_WORK INSTRUCTIONS_
Print only the lines below from the one with "Healthier Week" to the one with "for rent in Oak Gr", both included, exactly as they stand. Leave pictures out.
+-------+
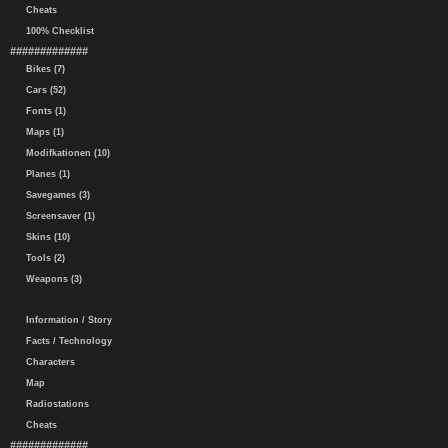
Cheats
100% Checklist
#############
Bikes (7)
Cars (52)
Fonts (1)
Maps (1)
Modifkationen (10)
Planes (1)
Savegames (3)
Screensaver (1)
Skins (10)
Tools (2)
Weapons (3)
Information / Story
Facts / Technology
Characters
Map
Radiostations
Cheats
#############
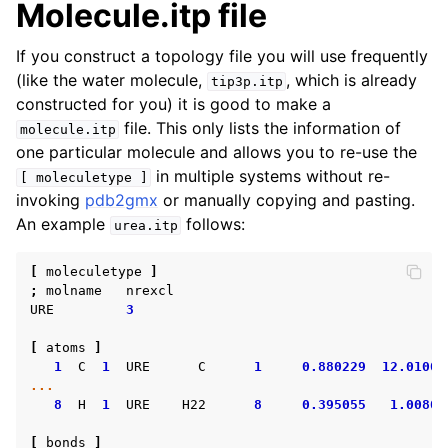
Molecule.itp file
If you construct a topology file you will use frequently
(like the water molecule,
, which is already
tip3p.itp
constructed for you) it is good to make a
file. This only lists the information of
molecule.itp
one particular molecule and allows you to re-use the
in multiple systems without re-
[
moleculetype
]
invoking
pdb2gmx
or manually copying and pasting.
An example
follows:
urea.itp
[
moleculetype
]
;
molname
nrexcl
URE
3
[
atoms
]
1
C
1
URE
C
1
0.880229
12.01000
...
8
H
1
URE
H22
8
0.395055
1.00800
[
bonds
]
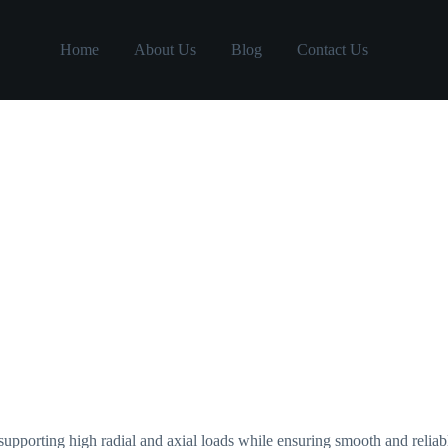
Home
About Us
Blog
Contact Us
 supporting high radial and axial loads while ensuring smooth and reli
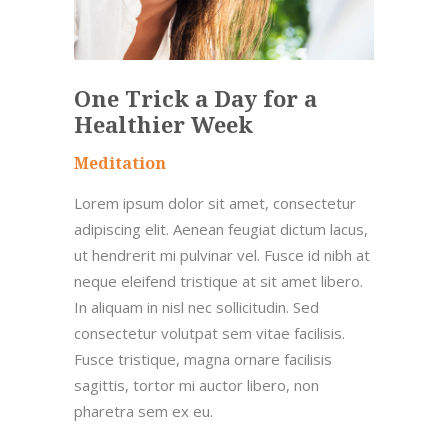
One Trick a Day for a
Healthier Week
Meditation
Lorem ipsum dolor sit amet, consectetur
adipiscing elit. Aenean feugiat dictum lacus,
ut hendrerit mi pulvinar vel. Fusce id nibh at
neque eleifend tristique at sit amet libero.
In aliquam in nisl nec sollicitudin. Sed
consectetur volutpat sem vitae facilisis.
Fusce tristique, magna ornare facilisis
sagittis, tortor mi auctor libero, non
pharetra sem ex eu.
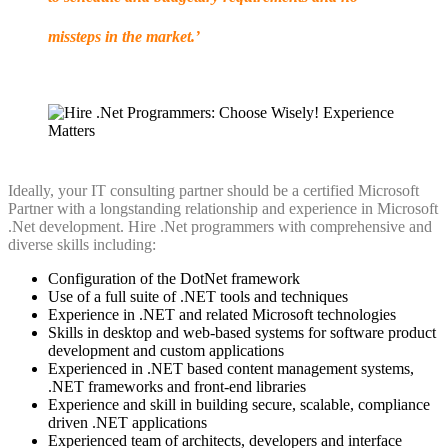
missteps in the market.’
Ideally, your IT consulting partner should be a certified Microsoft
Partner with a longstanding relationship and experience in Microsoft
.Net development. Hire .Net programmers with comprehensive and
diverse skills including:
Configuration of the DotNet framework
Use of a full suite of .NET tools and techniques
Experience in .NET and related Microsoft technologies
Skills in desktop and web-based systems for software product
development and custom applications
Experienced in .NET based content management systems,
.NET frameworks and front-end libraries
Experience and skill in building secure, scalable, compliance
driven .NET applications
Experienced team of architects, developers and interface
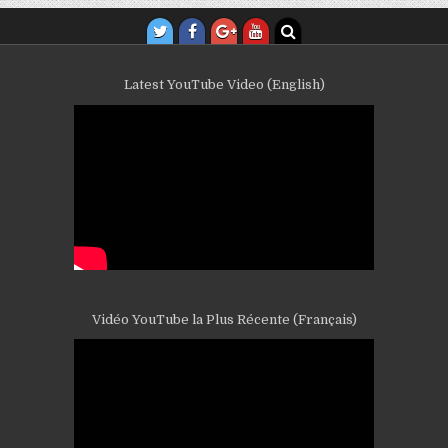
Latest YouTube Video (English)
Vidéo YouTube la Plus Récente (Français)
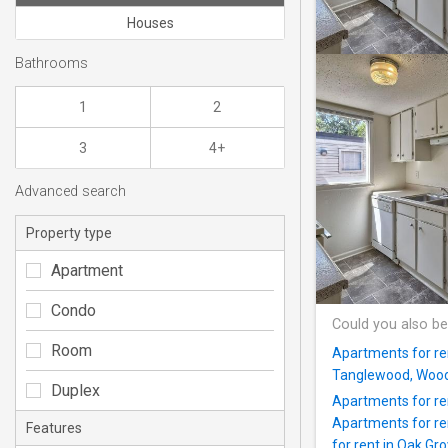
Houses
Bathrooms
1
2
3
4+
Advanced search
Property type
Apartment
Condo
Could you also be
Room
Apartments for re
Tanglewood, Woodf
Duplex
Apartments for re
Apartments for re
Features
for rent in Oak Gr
+-------+
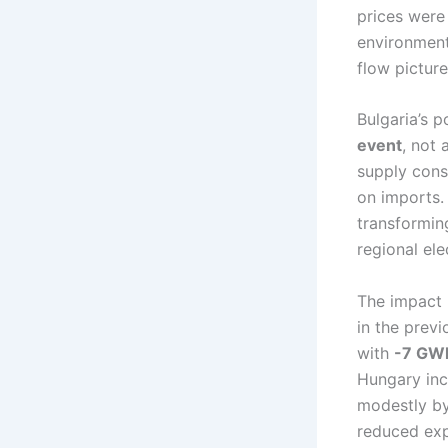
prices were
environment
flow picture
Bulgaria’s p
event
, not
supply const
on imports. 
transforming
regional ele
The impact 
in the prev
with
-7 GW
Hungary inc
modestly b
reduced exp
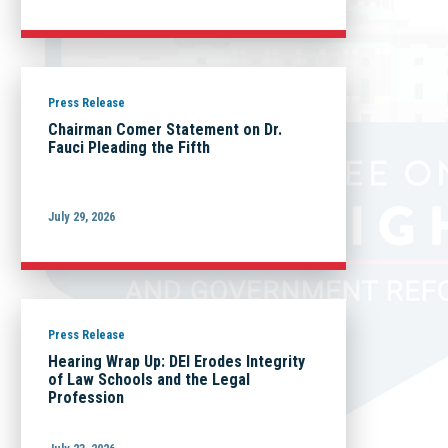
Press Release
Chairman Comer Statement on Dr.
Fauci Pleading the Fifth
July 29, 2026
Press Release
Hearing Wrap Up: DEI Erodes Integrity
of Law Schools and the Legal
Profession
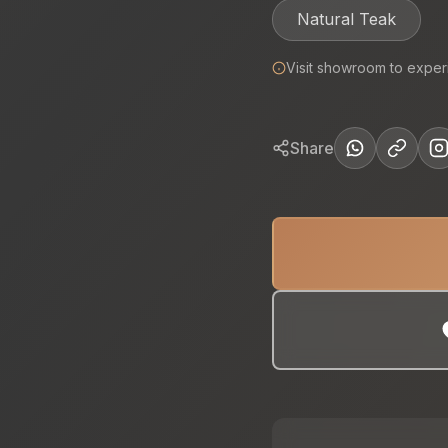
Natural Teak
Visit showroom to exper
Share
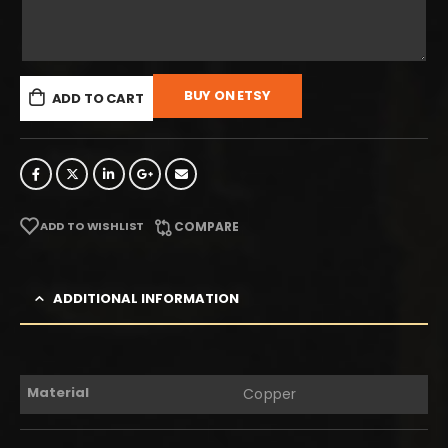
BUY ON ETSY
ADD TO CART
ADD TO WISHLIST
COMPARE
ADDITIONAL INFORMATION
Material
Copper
+-------+
_ANSWER SPACE_
Healthier Week
Meditation
Lorem ipsum dolor sit amet, consectetur
adipiscing elit. Aenean feugiat dictum lacus,
ut hendrerit mi pulvinar vel. Fusce id nibh at
neque eleifend tristique at sit amet libero.
In aliquam in nisl nec sollicitudin. Sed
consectetur volutpat sem vitae facilisis.
Fusce tristique, magna ornare facilisis
sagittis, tortor mi auctor libero, non
pharetra sem ex eu.
missteps in the market.’
Ideally, your IT consulting partner should be a certified Microsoft
Partner with a longstanding relationship and experience in Microsoft
.Net development. Hire .Net programmers with comprehensive and
diverse skills including:
Configuration of the DotNet framework
Use of a full suite of .NET tools and techniques
Experience in .NET and related Microsoft technologies
Skills in desktop and web-based systems for software product
development and custom applications
Experienced in .NET based content management systems,
.NET frameworks and front-end libraries
Experience and skill in building secure, scalable, compliance
driven .NET applications
Experienced team of architects, developers and interface
Latest YouTube Video (English)
Vidéo YouTube la Plus Récente (Français)
Houses
Bathrooms
1
2
3
4+
Advanced search
Property type
Apartment
Condo
Could you also be
Room
Apartments for re
Tanglewood, Woodf
Duplex
Apartments for re
Apartments for re
Features
for rent in Oak Gr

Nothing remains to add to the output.